The Earl of Chesterfield

I found this story in Jeff Kacirk's "Forgotten English" calendar from September 21/22, 2013. It's been a long time since I did a post on a ridiculous aristocrat, though he's clearly not a Victorian one.

"Philip Stanhope (1694-1773), the Earl of Chesterfield . . . warned his illegitimate adult son Philip against indulgence of any type of common behavior, especially the use of 'folk-speech'. In a letter dated July 25, 1741 the father cautioned:

'There is , likewise, an awkwardness of expression and words most carefully to be avoided, such as false English, bad pronunciation, old sayings, and common proverbs, which are so many proofs of having kept bad and low company. For example, if instead of saying that tastes are different, and that every man has his own peculiar one, you should [offer] a proverb and say that 'What is one man's meat is another man's poison,' or else, 'Every one as they like, as the good man said when he kissed the cow,' everybody would be persuaded that you had never kept company with anybody above footmen and housemaids.'

"The elder Stanhope concluded the correspondence in characteristic overhearing fashion, writing, 'Take care that I find the improvements I expect at my return'".

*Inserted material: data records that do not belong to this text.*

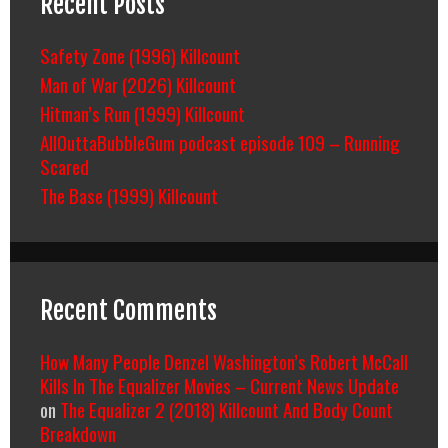
Recent Posts
Safety Zone (1996) Killcount
Man of War (2026) Killcount
Hitman’s Run (1999) Killcount
AllOuttaBubbleGum podcast episode 109 – Running
Scared
The Base (1999) Killcount
Recent Comments
How Many People Denzel Washington’s Robert McCall
Kills In The Equalizer Movies – Current News Update
on
The Equalizer 2 (2018) Killcount And Body Count
Breakdown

200px-Philip_Stanhope,_4th_Earl_of_Chesterfield
A picture of the Earl. Those are eyes that say, "Make Daddy love you."

This was a guy who loved to hear himself talk, let me tell you. Not only is he famous for his letters to his son (which have been published and can be read in full here), but when he was but a sprig of a boy (age 20), he was fined £500 for giving a speech in the House of Commons before he was legally old enough to do so. When reminded of this fact on the House floor, he politely bowed, left the room, and fled to the Continent. "Try collecting a fine in France, suckaaaaaaaaaas."

Actually, he wasn't  fleeing from paying his fine (I have no idea if it was paid or not)–rather, he thought that if he wasn't old enough to be of use in England, he would go do political stuff in France. He came back to England the next year and took his seat. I like to think he strolled in with a leather coat and sunglasses and said, "Look's who's finally 21 . . ."

Anyway, he had no children by his wife, so he knocked up a governess (as you do) and had his dearly beloved son Philip (everyone in this family was named Philip. Seriously. 5 Earls in a row, plus the illegitimate son, and then the illegitimate son's son). He showed his love to his son through trying to improve him constantly, hence the letters. Another one of them reads:

"I would heartily wish that you may often be seen to smile, but never heard to laugh while you live. Frequent and loud laughter is the characteristic of folly and ill-manners; it is the manner in which the mob express their silly joy at silly things; and they call it being merry. In my mind there is nothing so illiberal, and so ill-bred, as audible laughter. I am neither of a melancholy nor a cynical disposition, and am as willing and as apt to be pleased as anybody; but I am sure that since I have had the full use of my reason nobody has ever heard me laugh."

He also writes:

"be persuaded that I shall love you extremely, while you deserve it; but not one moment longer."

While I don't have the time to read this book of letters fully right now (to my profound disappointment), if anyone does and sends me some of the best extracts, I will be happy to post them here (with full credit to the finder, of course).